次に、現在使用中の製品のセキュリティーについて、ITチームに確認します。それらは、会社のポリシーやガイドラインに準拠していますか。組織には、誰でもすぐに確認でき、周知されたSaaSの調達およびガバナンスに関するポリシーがありますか。新しいシステムを導入する前に対処すべき、現在進行中のリスクはありますか。

この新しいシステムを導入する前に、従業員の意見を集めるためのアンケートを実施することをお勧めします。これには2つの主なメリットがあります。まず、従業員からのフィードバックは、どの機能がうまく機能しているのか、何が機能していないのかどのような機能が必要で、どの機能が不要なのかなど、これらのSaaS製品の日常的な使用上の問題を把握するうえで非常に役立ちます。

こうしたフィードバックの聴取は、従業員を意思決定のプロセスに参加させることにもなり、意思決定への責任感を促します。
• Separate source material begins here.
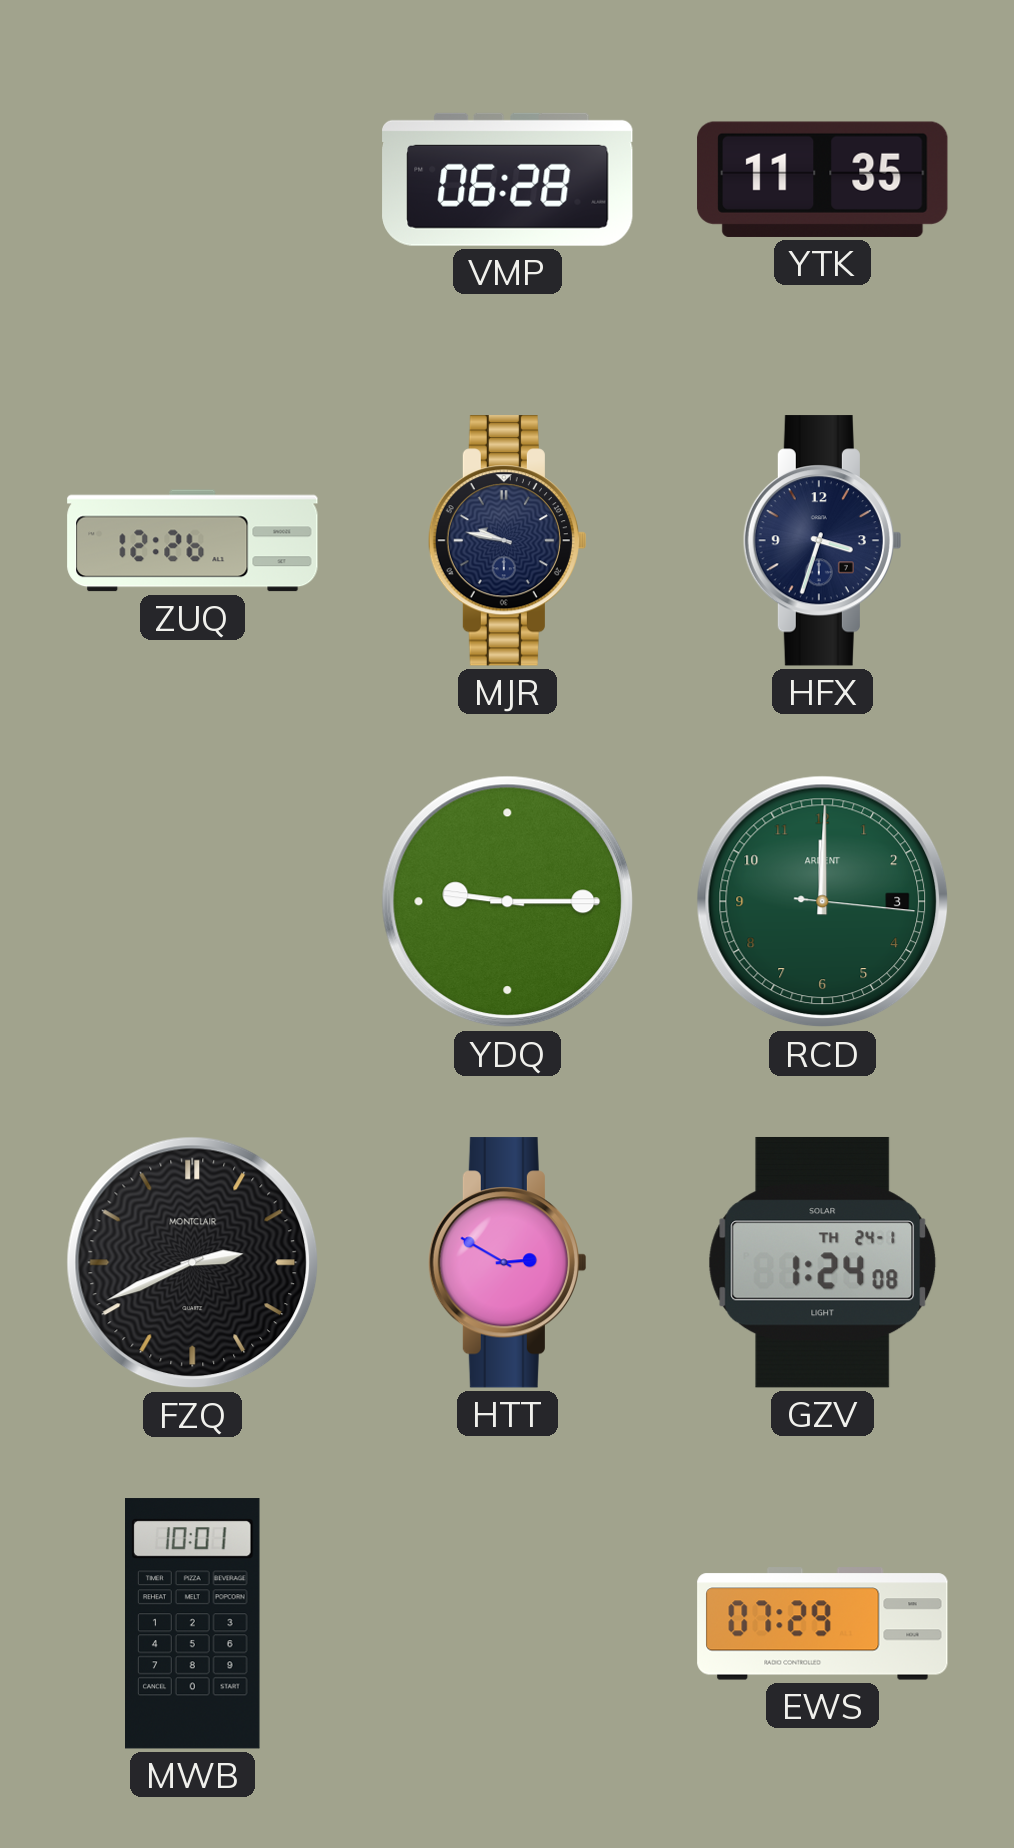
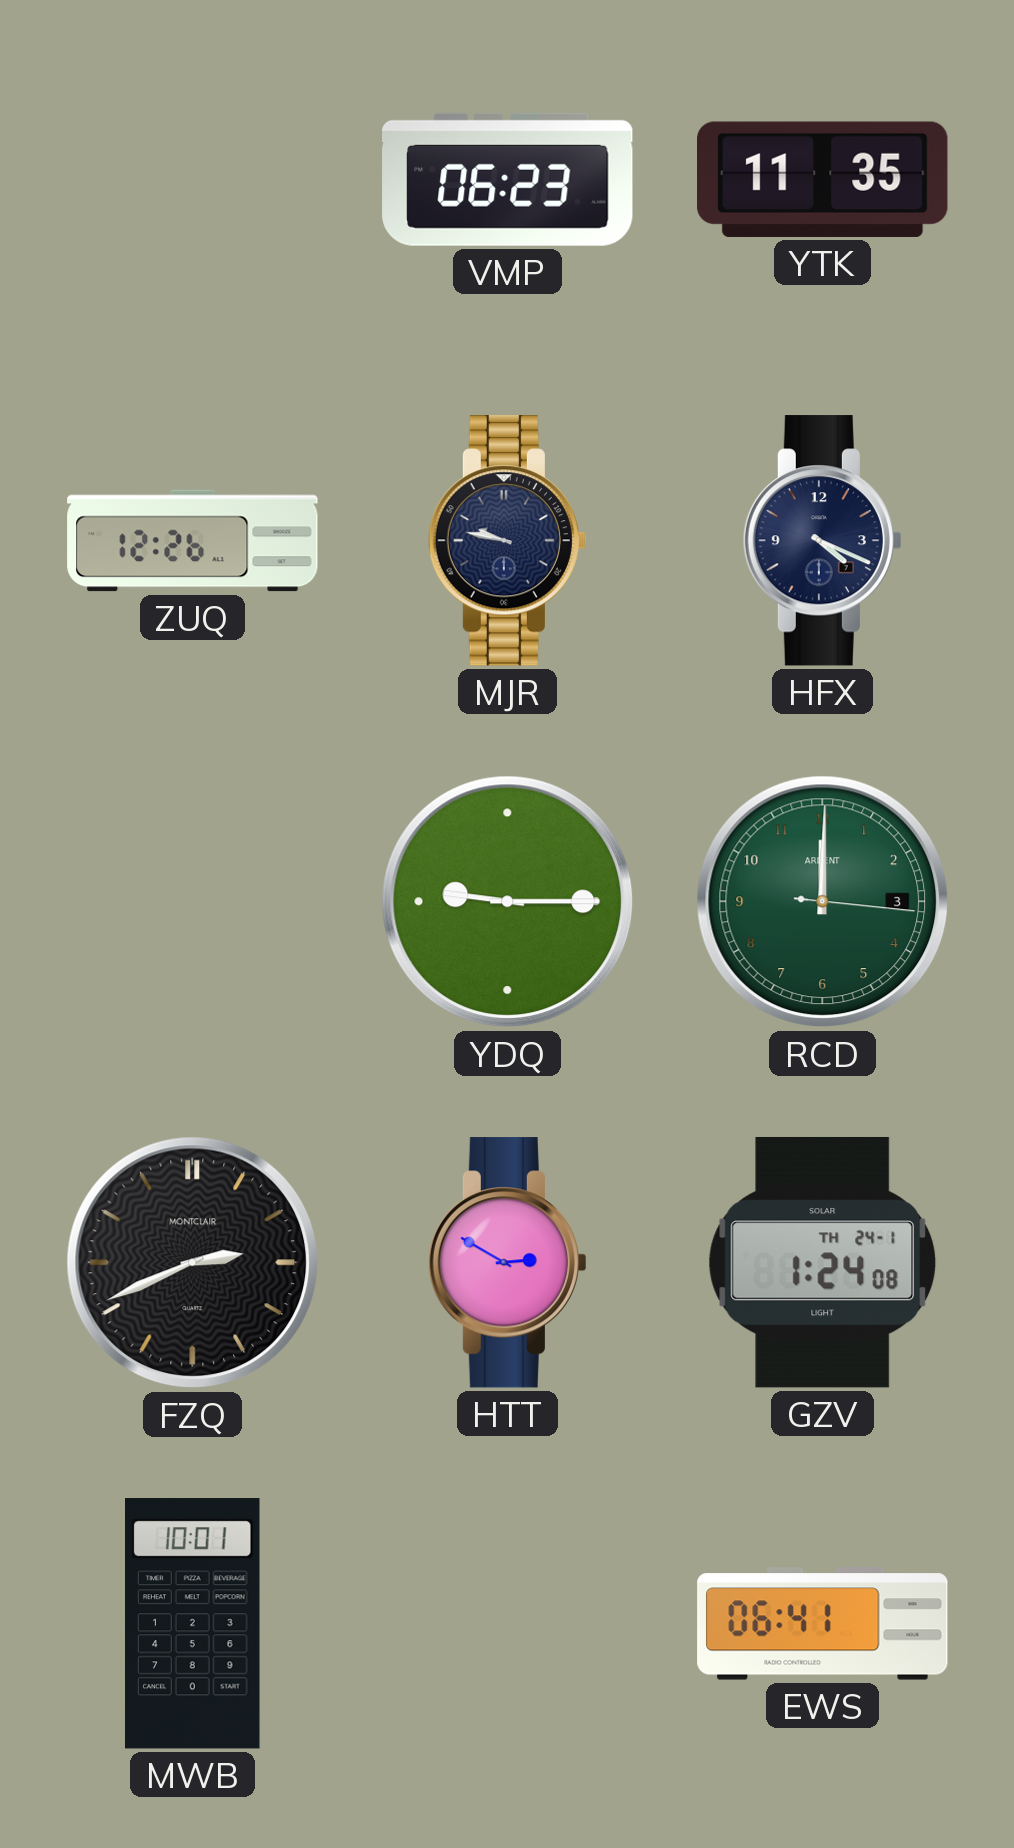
VMP: 06:28 -> 06:23
HFX: 3:33 -> 4:19
EWS: 07:29 -> 06:41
この2つの要素により、チームは新しい手順をよりスムーズに受け入れてくれるようになるでしょう。

作成

SaaSガバナンス・システムは、責任あるSaaSインフラストラクチャーを構築するうえで非常に有益です。各部門の代表者で構成されたチームが、ライセンス、サブスクリプション、アクセス制御、セキュリティーをより適切に管理できるSaaS管理ツールやSaaS管理プラットフォームを選定することができます。

新しいポリシーやインフラストラクチャーを策定する際には、統合の観点を考慮することも非常に重要です。どの製品が統合可能かつ統合すべきか、どうすれば実現できるか、これらの統合はどのようなメリットをもたらすか、また、その構築はどの程度困難か、などを検討する必要があります。

定義

これらを検討したチームは、組織の優先事項や基本ポリシーを決めることができます。その際には、組織は何を達成しようとしているのか、そしてその目標を達成するためにどのような指針を設けられるのか、不可欠な機能はどれか、SaaS製品間のどのような相互作用が最も役立つのかを明確にする必要があります。SaaSの利用や導入に関する明確な指針は、SaaSスプロールやそれに伴う問題の軽減に大いに役立ちます。

周知とプロセス開始

このチームの助けを借りて、各部門や従業員に対して、どのような変更が行われるのかを周知したら、いよいよプロセス開始です。しかし、これで終わりではありません。

保守

スプロールを防ぐためには、絶え間ない監視が欠かせません。ここではアジャイル管理手法が役立ちます。組織はこれらの手法を活用して、定期的に話し合いの場を設け、運用経験や承認プロセス、現在のシステムの強みと弱みについて議論するとよいでしょう。

変化を受け入れる姿勢も重要です。ただし、変化にはそれぞれ適応期間が伴うことも忘れないでください。